Software platforms built by the the Center of Excellence for Mobile Sensor Data-to-Knowledge (MD2K) are being used in scientific field studies in 11 states to develop and validate new biomarkers for monitoring and improving health, wellness, and productivity. The mobile sensor data collected are expected to produce new markers for management of congestive heart failure, smoking cessation, regulation of overeating, oral health management, workplace performance monitoring, and behavior change. These studies are expected to enroll 2,000+ participants, collect 100,000+ person-days of high-frequency sensor data, and produce over 4.7 trillion data points.
Key to the development and validation of new sensor-based markers is the ability to collect, analyze, and store high-frequency mobile sensor data with associated labels in field environments. The MD2K team demonstrated, at two high-profile international venues, that its mCerebrum platform for smartphones can collect streaming sensor data concurrently from dozens of wearable sensors at rates exceeding 9,000 samples per second. Compared with other, similar platforms, mCerebrum supports data rates that are 1.5 times higher and storage throughput that is 4.3 times higher, yet has a CPU usage rate that is 8.4 times lower in order to conserve a smartphone’s battery life.
Sensors stream data continuously to mCerebrum, which monitors the data quality and prompts participants to adjust the sensor placements to maximize data yield. The sensor data are then processed in real-time using signal processing and machine learning algorithms to infer markers of health, behavior, and context, which then can be used to trigger self-report prompts or just-in-time interventions. Built-in privacy controls allow participants to dynamically turn off sensor data collection or interruptions at times of their choosing.
All data collected by mCerebrum (including raw sensor data) can be uploaded to the Cerebral Cortex cloud, where study coordinators remotely monitor data yields, participant compliance, and sensor functioning. Currently, Cerebral Cortex is capable of receiving over 250 gigabytes of sensor data every day from hundreds of participants in 11 states who are using mCerebrum on their personal phones to collect sensor data in field studies and can easily scale to support additional participants.
A 12,000-plus word, 14-page, paper describing mCerebrum was presented to an international audience of sensor experts at the 15th ACM Conference on Embedded Networked Sensor Systems (SenSys ’17) held Nov. 5-8 in Delft, The Netherlands.
Smartphones, with their embedded and wirelessly connected sensors, are driving a new wave of health research, the researchers noted in the paper, which was presented at SenSys by Timothy Hnat, Chief Software Architect for MD2K, headquartered at the University of Memphis.
Hnat said, “The mCerebrum and Cerebral Cortex platforms are enabling researchers to realize our vision of a digibank, similar to a biobank, where high-frequency raw sensor signals are archived and we expect them to be leveraged for the next 10-20 years as new algorithms to detect various markers are developed.”
The same week, the two platforms were demonstrated for medical informatics specialists attending the Annual Symposium of the American Medical Informatics Association, held Nov. 4-8 in Washington, D.C.
platforms are currently used in studies being conducted at Dartmouth College, Johns Hopkins University, the Moffitt Cancer Center, Northwestern University, The Ohio State University, Rice University, the University of California at Los Angeles, University of Minnesota (with participants in California, Minnesota, and New York), the University of Utah, and the University of Vermont.

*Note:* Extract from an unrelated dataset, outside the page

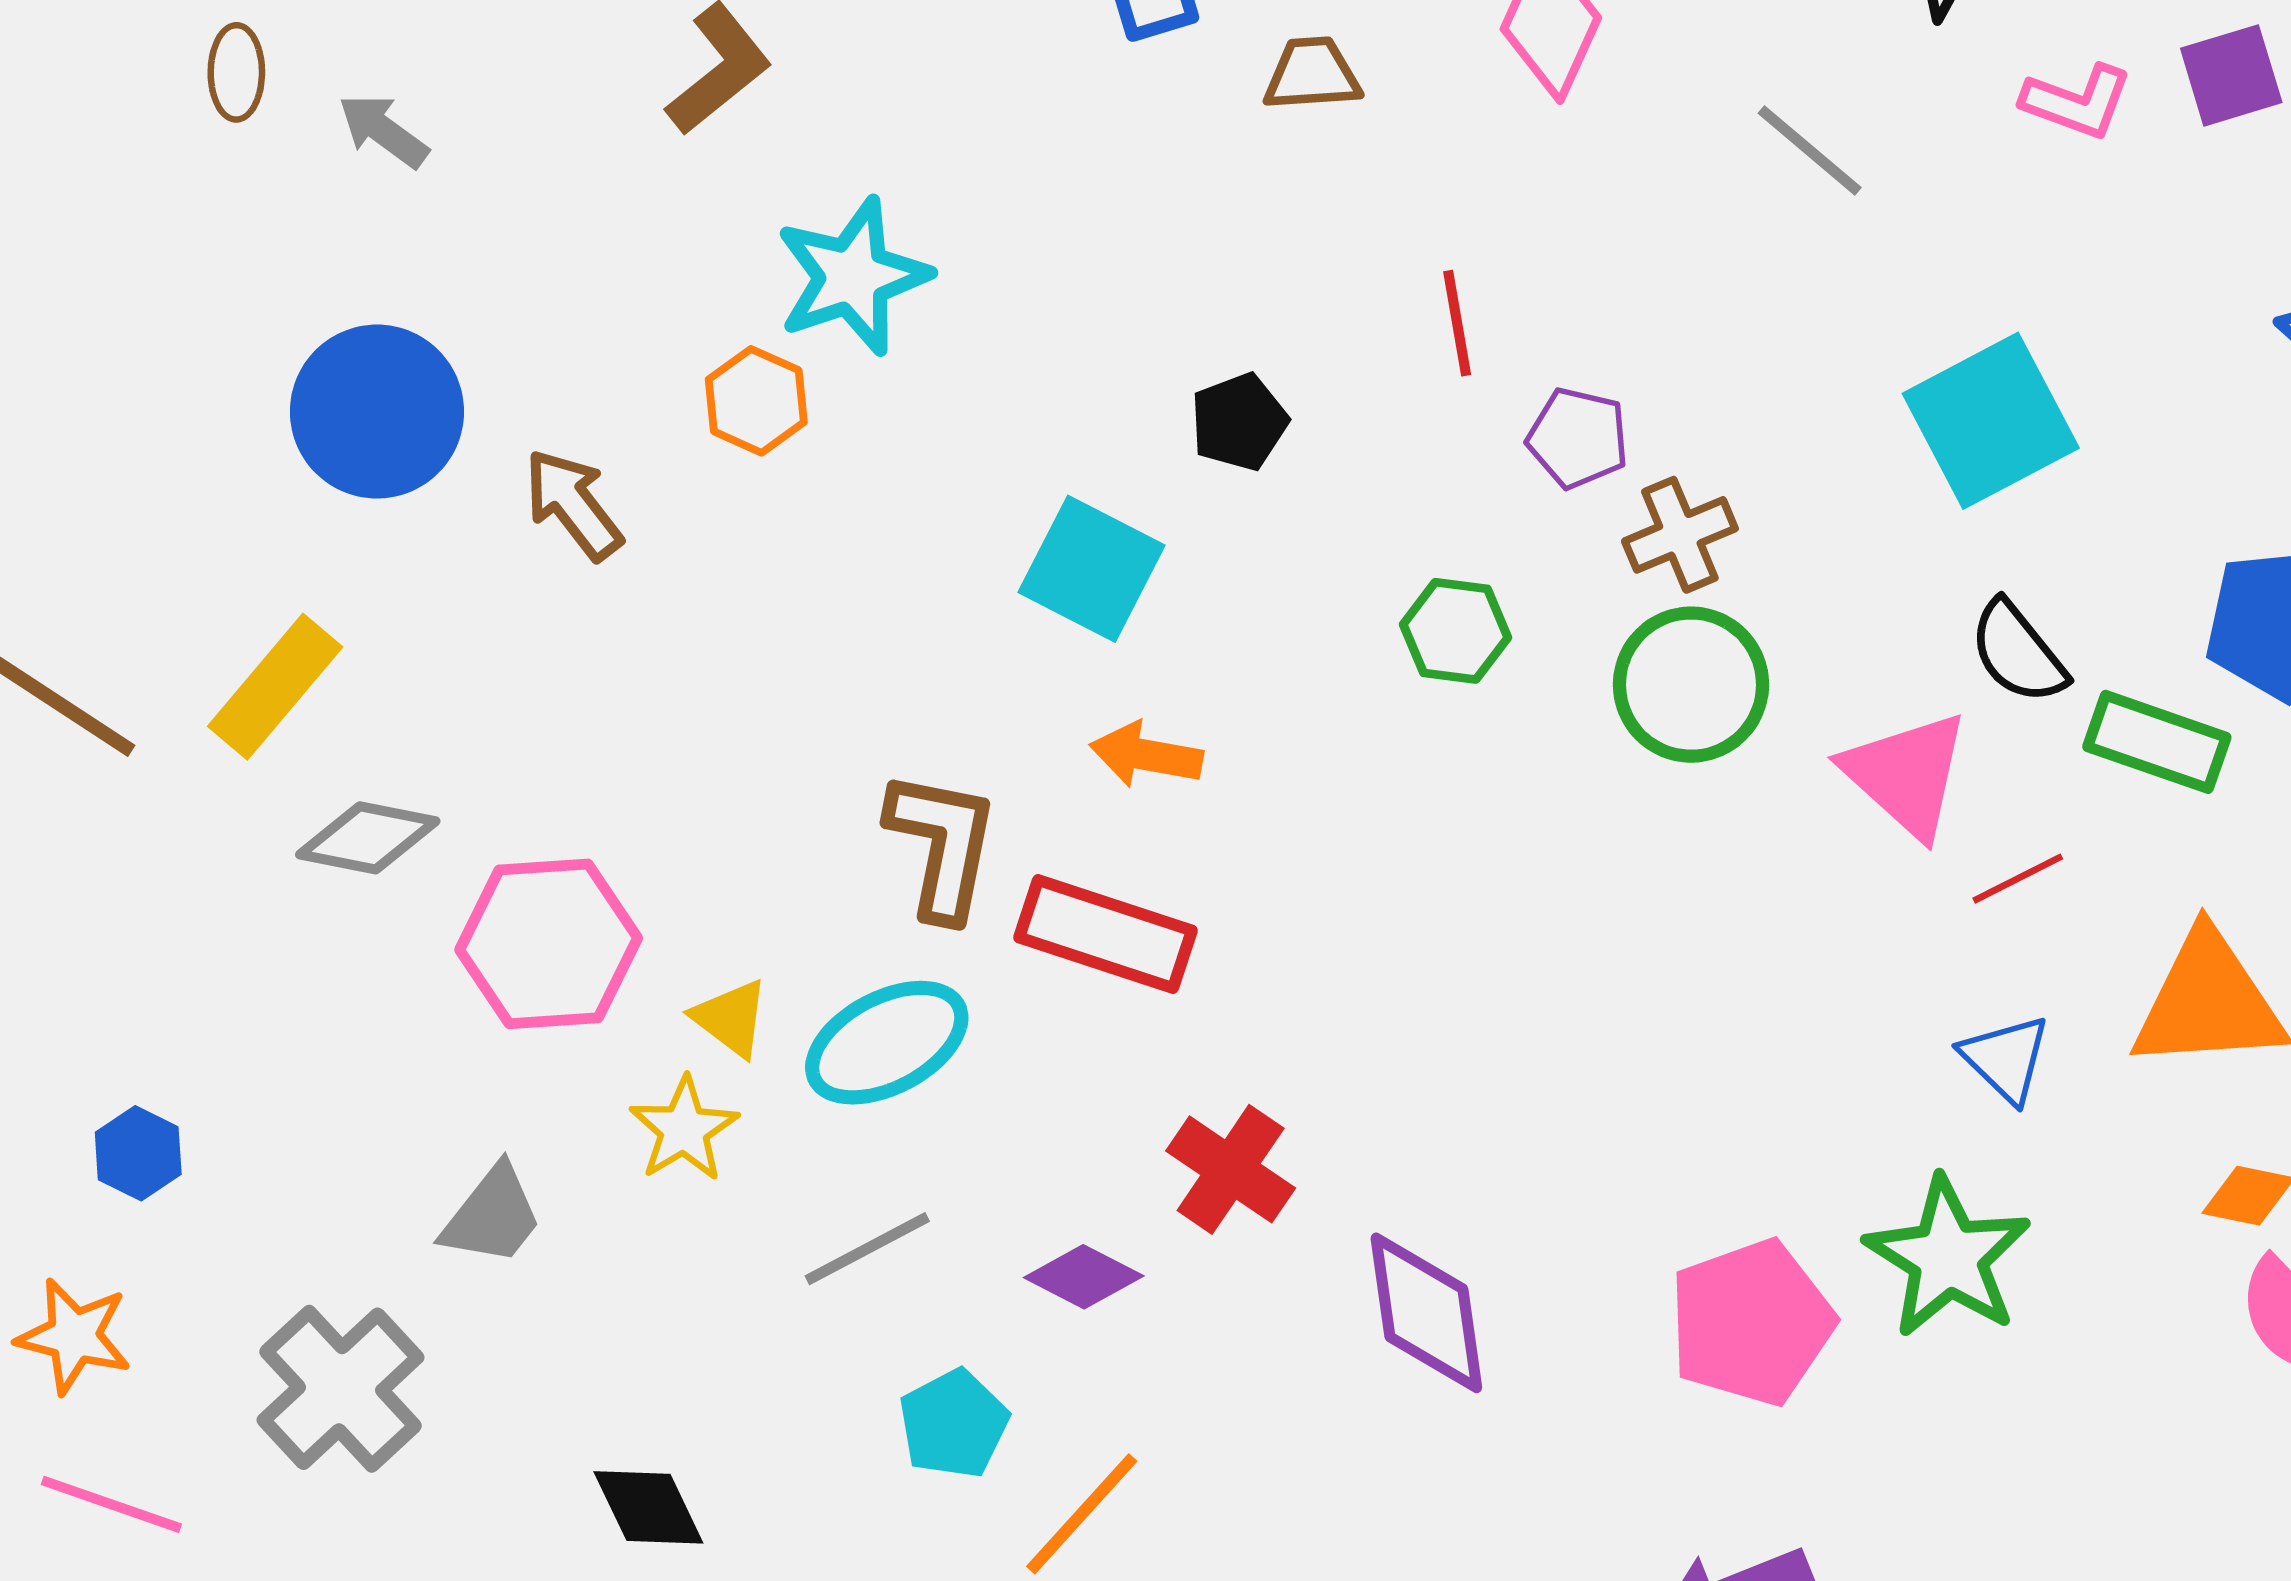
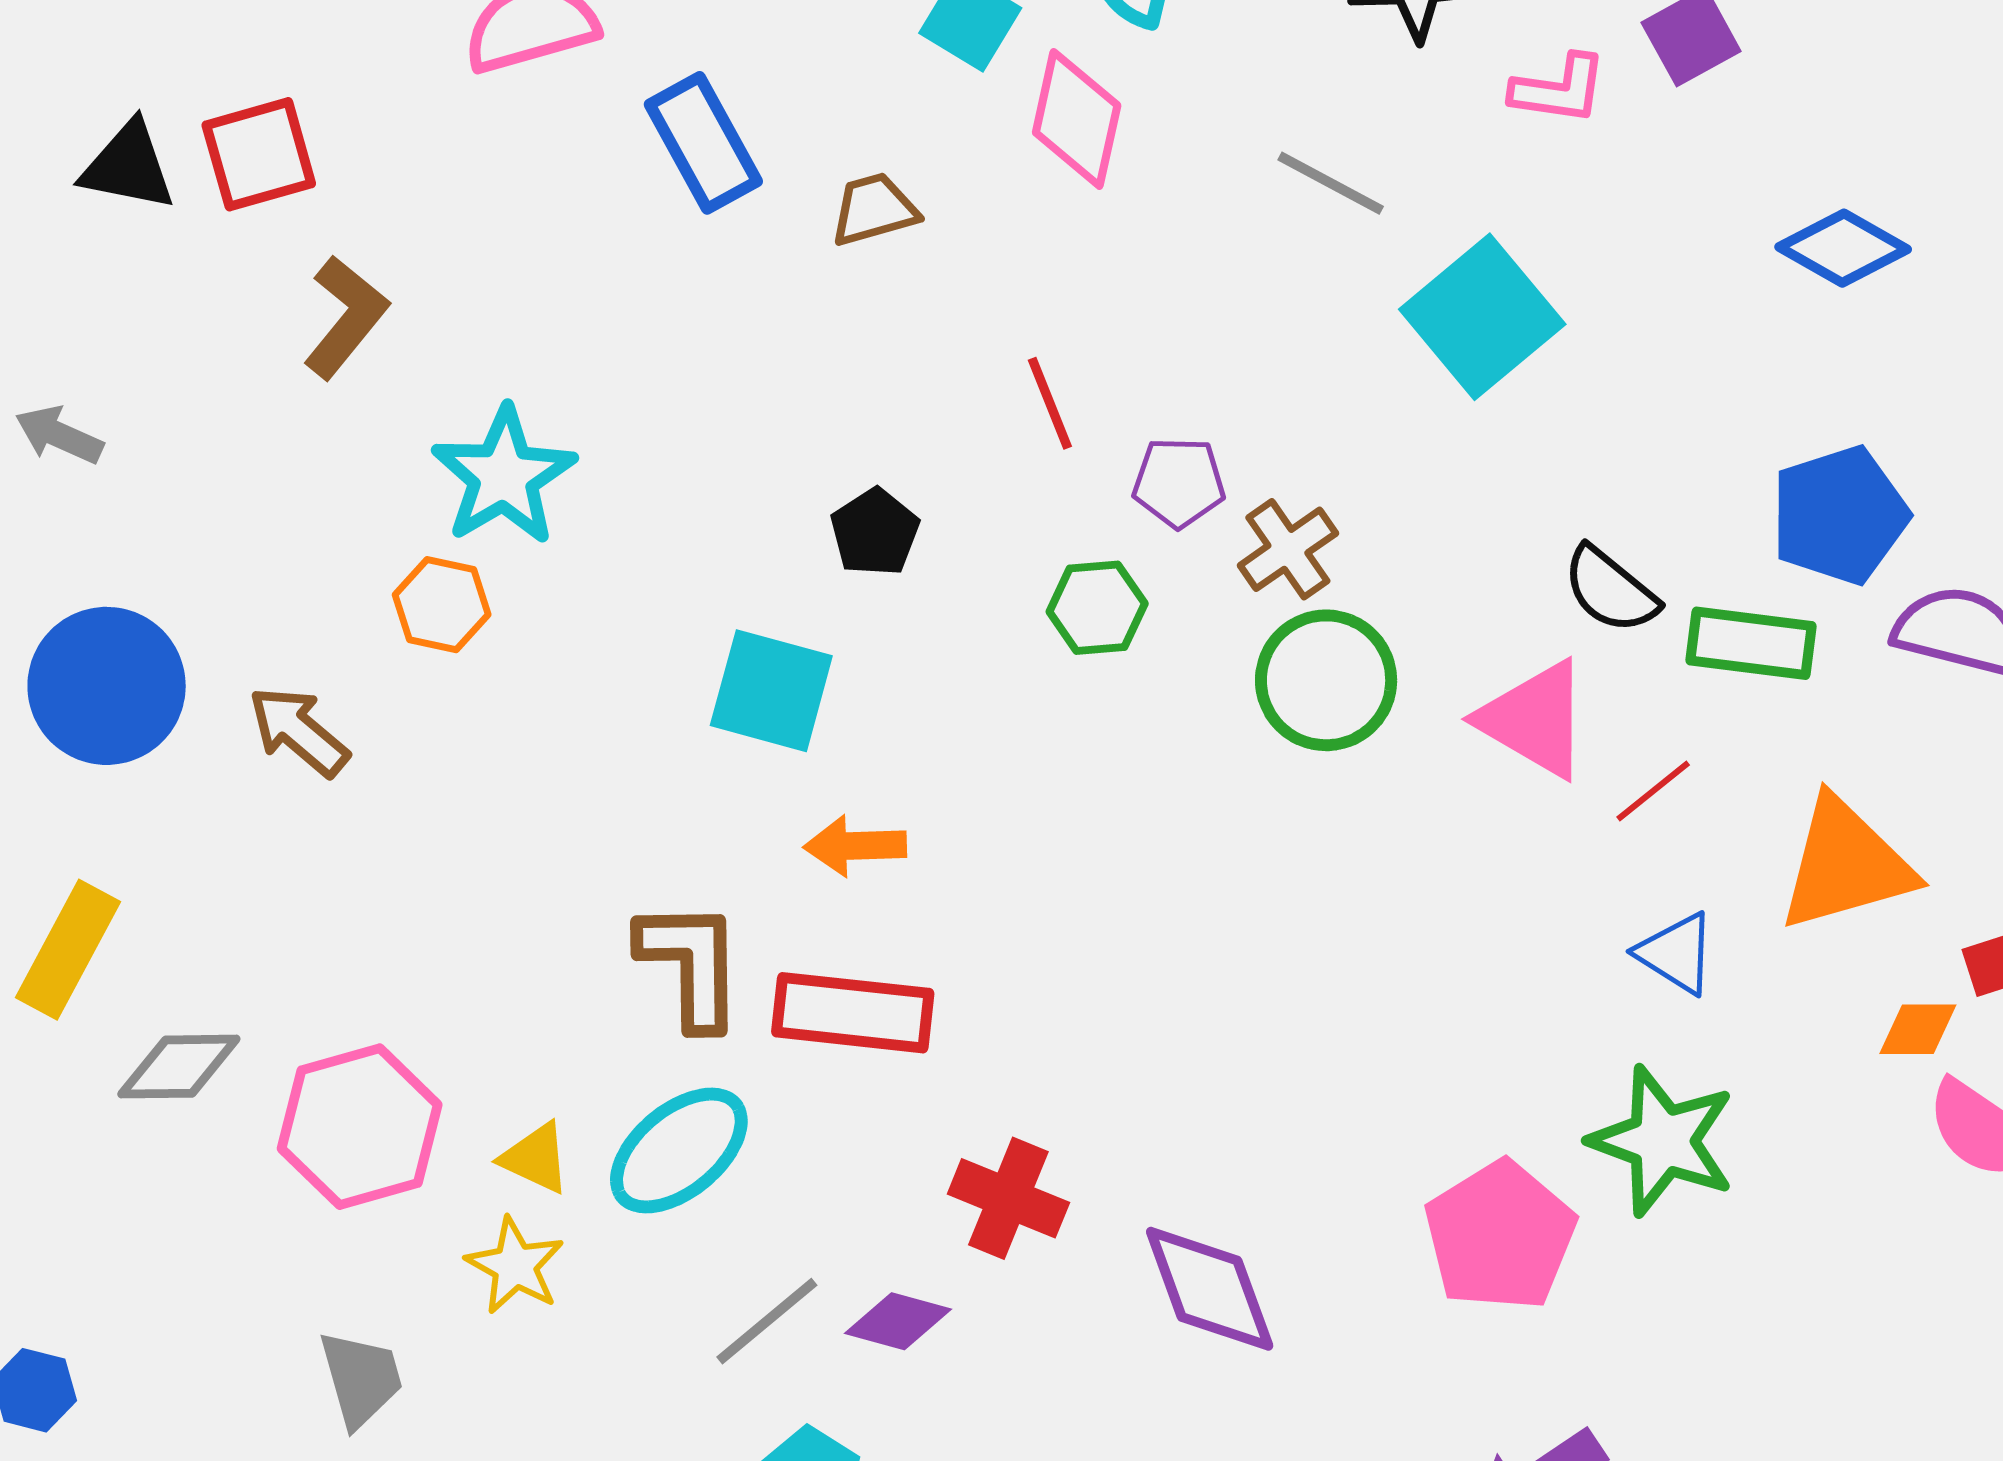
cyan square: (1991, 421) -> (1482, 317), moved
green hexagon: (1455, 631) -> (1097, 608), moved
gray trapezoid: (492, 1216) -> (361, 1379), turned -42
gray line: (867, 1249) -> (767, 1321), moved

A webinar about the mCerebrum platform is available here. To download the software, go to http://software.md2k.org.
Co-authors on the paper presented at SenSys were Syed Monowar Hossain, Timothy Hnat, Nazir Saleheen and Nusrat Jahan Nasrin, and Santosh Kumar, all of the University of Memphis, and Joseph Noor, Bo-Jhang Ho, Tyson Condie and Mani Srivastava, all of the University of California at Los Angeles.
Co-authors on the AMIA paper with Timothy Hnat, Syed Monowar Hossain, Nasir Ali (Memphis), Simona Carini and Ida Sim (University of California, San Francisco), Condie, Srivastava (UCLA), and Kumar (Memphis).
AMIA is a multidisciplinary organization with more than 5,400 members, and the annual symposium supports research and practice in several areas of informatics. The symposium featured more than 20 workshops before the conference and more than 100 panel discussions during the conference.
SenSys 2017, presented by the Association for Computing Machinery (ACM), is the leading conference on networked sensing systems. ACM is an international learned society for computing that was founded in 1947, and has more than 100,000 members.